Hamburg. Finanzdienstleister versuchen häufiger, Studierende in ungeeignete Anlageprodukte zu drängen. Wie man sich schützen kann.

Was ist eigentlich, wenn ich mal alt bin? Wie sichere ich mein Berufsleben und meine spätere Rente ab? Was kann ich heute schon tun, um privat vorzusorgen? Und wann fange ich damit am besten an?
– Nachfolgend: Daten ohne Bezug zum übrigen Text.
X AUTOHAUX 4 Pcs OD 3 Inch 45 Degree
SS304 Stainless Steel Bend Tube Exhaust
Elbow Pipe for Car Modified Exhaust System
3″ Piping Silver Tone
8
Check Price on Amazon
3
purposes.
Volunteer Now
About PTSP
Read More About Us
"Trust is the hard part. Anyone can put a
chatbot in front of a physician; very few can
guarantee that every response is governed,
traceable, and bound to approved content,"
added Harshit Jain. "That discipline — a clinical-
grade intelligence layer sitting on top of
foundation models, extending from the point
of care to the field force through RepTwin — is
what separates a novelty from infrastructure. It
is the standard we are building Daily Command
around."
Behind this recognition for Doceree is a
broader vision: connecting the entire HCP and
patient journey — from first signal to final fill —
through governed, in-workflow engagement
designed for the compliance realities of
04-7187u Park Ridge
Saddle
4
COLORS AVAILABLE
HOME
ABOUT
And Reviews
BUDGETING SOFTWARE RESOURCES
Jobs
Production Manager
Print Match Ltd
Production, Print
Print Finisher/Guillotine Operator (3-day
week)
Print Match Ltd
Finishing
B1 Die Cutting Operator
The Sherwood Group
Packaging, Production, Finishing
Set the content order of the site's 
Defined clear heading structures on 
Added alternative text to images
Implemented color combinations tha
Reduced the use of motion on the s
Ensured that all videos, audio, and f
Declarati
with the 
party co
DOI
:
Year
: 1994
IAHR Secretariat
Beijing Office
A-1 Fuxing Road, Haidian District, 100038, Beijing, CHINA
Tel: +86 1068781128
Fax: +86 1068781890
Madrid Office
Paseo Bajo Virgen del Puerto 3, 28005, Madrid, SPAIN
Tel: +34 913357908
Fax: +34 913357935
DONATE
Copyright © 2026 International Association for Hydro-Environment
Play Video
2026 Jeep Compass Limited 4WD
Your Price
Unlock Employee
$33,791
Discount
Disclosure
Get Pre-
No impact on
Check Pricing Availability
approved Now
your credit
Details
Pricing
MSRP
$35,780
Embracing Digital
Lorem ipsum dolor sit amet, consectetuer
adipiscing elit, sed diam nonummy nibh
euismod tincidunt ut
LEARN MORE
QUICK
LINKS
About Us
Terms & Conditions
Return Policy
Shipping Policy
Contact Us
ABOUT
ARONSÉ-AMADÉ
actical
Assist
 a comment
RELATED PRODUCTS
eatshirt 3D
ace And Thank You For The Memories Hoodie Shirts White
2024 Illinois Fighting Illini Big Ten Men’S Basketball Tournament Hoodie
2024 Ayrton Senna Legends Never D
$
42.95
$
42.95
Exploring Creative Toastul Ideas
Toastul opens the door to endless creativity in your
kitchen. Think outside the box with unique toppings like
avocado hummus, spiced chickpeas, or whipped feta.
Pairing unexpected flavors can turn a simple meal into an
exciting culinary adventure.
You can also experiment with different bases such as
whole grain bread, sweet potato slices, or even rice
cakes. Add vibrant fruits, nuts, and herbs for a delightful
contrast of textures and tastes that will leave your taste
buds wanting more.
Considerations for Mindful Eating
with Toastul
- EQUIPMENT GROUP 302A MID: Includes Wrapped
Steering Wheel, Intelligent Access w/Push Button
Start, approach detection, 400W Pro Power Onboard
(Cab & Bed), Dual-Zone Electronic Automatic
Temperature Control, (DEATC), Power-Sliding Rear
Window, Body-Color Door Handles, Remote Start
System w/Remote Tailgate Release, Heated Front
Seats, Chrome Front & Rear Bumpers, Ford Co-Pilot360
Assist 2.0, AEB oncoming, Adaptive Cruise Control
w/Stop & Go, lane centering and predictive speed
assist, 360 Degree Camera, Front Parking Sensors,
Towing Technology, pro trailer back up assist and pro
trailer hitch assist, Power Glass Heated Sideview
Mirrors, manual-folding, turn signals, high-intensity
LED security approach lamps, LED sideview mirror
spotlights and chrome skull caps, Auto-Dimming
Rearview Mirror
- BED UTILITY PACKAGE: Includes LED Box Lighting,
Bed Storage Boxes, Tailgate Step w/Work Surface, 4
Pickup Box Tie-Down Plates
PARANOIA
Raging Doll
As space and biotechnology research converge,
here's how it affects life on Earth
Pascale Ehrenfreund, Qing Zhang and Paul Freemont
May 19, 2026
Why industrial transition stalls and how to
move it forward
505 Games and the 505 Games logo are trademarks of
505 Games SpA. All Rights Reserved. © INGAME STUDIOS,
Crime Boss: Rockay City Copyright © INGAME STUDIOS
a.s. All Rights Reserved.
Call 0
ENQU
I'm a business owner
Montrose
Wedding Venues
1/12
Das alles sind Fragen, die derzeit in vielen Köpfen der Generation Z herumspuken. So war es auch bei einem Hamburger Studenten, der auf dem Uni-Campus schlenderte und – eher zufällig – an einem Info-Stand stoppte. Aufgebaut hatte diesen ein Anlageberater des Finanzdienstleisters MLP, der hoffte, hier mit neuen Kunden ins Gespräch zu kommen

Uni Hamburg: MLP lockt Student mit gefährlichem Vorsorgemodell

Schnell hatte der MLP-Mitarbeiter ein „passendes Angebot“ parat, das einerseits Versorgungslücken schließen sollte, andererseits aber auch geeignet sei, Steuern zu sparen. Und auch der anfängliche Beitrag klang überschaubar: Es ging um 28 Euro im Monat. Der Haken: Das Vorsorgemodell war dynamisch ausgelegt, was sich ab dem dritten Jahr mit dem Eintritt in das Arbeitsleben auswirkte. Dann nämlich sollte der monatliche Beitrag schon 93 Euro betragen. Zudem wurde eine jährliche Erhöhung um 10 Prozent vereinbart, was aufgrund der langen Laufzeit zum Ende der Vertragsdauer stolze 1540 Euro monatlich bedeutet hätte. Und auch die Abschlusskosten waren erheblich, sie lagen bei mehr als 8000 Euro, zuzüglich Verwaltungskosten.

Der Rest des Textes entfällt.